(Page segmentation data)
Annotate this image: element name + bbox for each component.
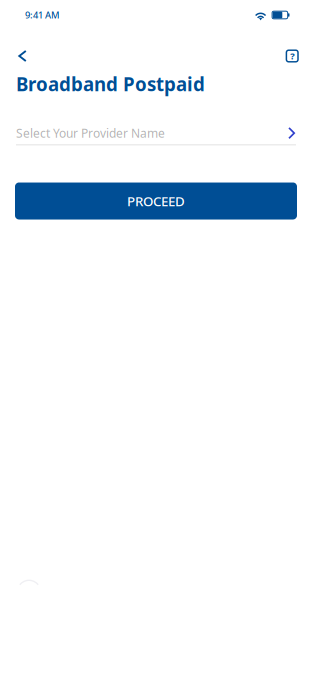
- button[interactable]: Select Your Provider Name: [0, 123, 312, 146]
- staticText: 9:41 AM: [25, 9, 60, 21]
- staticText: Broadband Postpaid: [16, 72, 205, 96]
- button[interactable]: Back: [18, 41, 54, 71]
- staticText: Select Your Provider Name: [16, 125, 165, 141]
- button[interactable]: PROCEED: [15, 182, 297, 220]
- staticText: ?: [290, 50, 294, 62]
- button[interactable]: Help: [268, 41, 298, 71]
- staticText: PROCEED: [127, 192, 185, 210]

> _Task details_: Copy out the lines above unchanged. Skip the images.

> _Task solution_:
Annotate this image: element name + bbox for each component.
- button[interactable]: Select Your Provider Name: [0, 123, 312, 146]
- staticText: 9:41 AM: [25, 9, 60, 21]
- staticText: Broadband Postpaid: [16, 72, 205, 96]
- button[interactable]: Back: [18, 41, 54, 71]
- staticText: Select Your Provider Name: [16, 125, 165, 141]
- button[interactable]: PROCEED: [15, 182, 297, 220]
- staticText: ?: [290, 50, 294, 62]
- button[interactable]: Help: [268, 41, 298, 71]
- staticText: PROCEED: [127, 192, 185, 210]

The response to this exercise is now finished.